Friday, February 22, 2008

Boskone 45 Review

Reminder: The winter contest ends in one week. Get your social network going to increase your chances.

At Boskone this year, fewer panels jumped out at me as 'must see'. This had less to do with the quality of the panels than my growing familiarity of who various authors are and with the topics being discussed. Here are notes on the more interesting panels I attended.

Regional SF, Fantasy, and Horror
- F. Brett Cox, Daniel P. Dern, Glenn Grant, Elise Matthesen, Faye Ringel

Examples of regionalism in history were cited, for example H.P. Lovecraft, Mark Twain, L. Frank Baum. For contemporary history, several 'movements' were cited: a growing corps of Canadian writers, a group emerging from Minneapolis in the 1980's.

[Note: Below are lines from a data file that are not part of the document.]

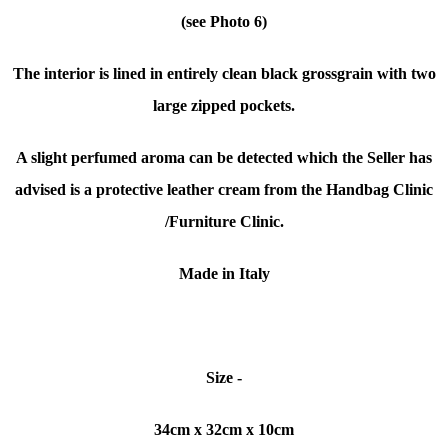
(see Photo 6)
The interior is lined in entirely clean black grossgrain with two
large zipped pockets.
A slight perfumed aroma can be detected which the Seller has
advised is a protective
leather cream from the Handbag Clinic
/Furniture Clinic.
Made in Italy
Size -
34cm x 32cm x 10cm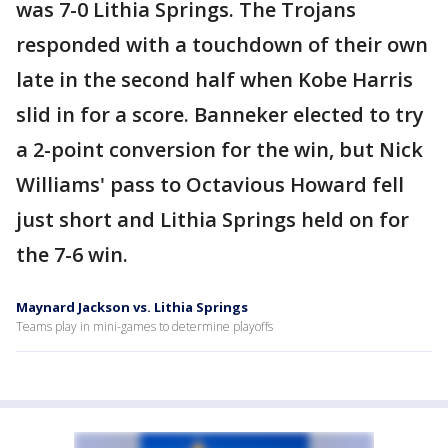
was 7-0 Lithia Springs. The Trojans
responded with a touchdown of their own
late in the second half when Kobe Harris
slid in for a score. Banneker elected to try
a 2-point conversion for the win, but Nick
Williams' pass to Octavious Howard fell
just short and Lithia Springs held on for
the 7-6 win.
Maynard Jackson vs. Lithia Springs
Teams play in mini-games to determine playoffs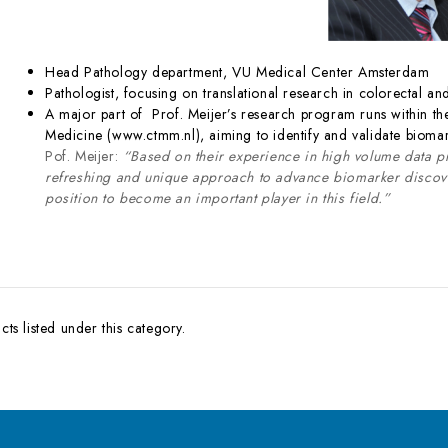
Head Pathology department, VU Medical Center Amsterdam
Pathologist, focusing on translational research in colorectal an
A major part of Prof. Meijer’s research program runs within the
Medicine (www.ctmm.nl), aiming to identify and validate biomar
Pof. Meijer:
“Based on their experience in high volume data 
refreshing and unique approach to advance biomarker discover
position to become an important player in this field.”
ts listed under this category.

Overall, it was agreed that there wasn't much regional flavor currently, besides regional phrases and spellings. Nothing to point to and say "Ah, that shows the UK style, or that's the difference between American and Canadian fiction, eh?"

And then began jokes about Canadians.

Hidden Biases in SF
- Tobias Buckell, Gregory Feeley, Gregory Frost, Daniel Kimmel, Pamela Sargent

Discussion focused more on historical biases. There was agreement that things are better, more could be done. Overall, I had higher hopes for the panel to get into contemporary issues more than they did. Below are some interesting points, not quite quotes, and apologies if I got anything wrong.

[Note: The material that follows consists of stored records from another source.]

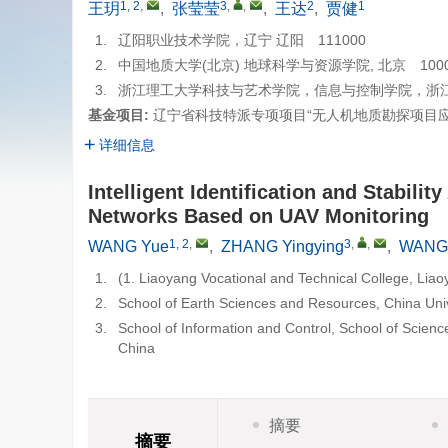
1, 2
,
3
,
,
2
1
王玥
,
张莹莹
,
王达
,
贾健
1.
辽阳职业技术学院，辽宁 辽阳 111000
2.
中国地质大学(北京) 地球科学与资源学院, 北京 1000
3.
浙江理工大学科技与艺术学院，信息与控制学院，浙江 绍
基金项目:
辽宁省科技特派专项项目“无人机地质勘探项目应用”
详细信息
Intelligent Identification and Stabili
Networks Based on UAV Monitoring
1, 2
,
3
,
,
WANG Yue
,
ZHANG Yingying
,
WANG
1.
(1. Liaoyang Vocational and Technical College, Lia
2.
School of Earth Sciences and Resources, China Univ
3.
School of Information and Control, School of Scienc
China
摘要
摘要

Sargent on writing from something other than your own perspective: Absorb enough about the culture to write honestly about it.

Buckell on exploring different cultures in SF: One resource is the Carl Brandon Society, which has on its blog some recommended reading. He also stressed that reading SF should be fun. If any particular author doesn't float your boat, there are many others out there.

He also mentioned the two anthologies edited by Nalo Hopkinson, Whispers From the Cotton Tree Root in which all the authors are of Caribbean descent, and Mojo: Conjure Stories which has Caribbean themes by authors of all different flavors.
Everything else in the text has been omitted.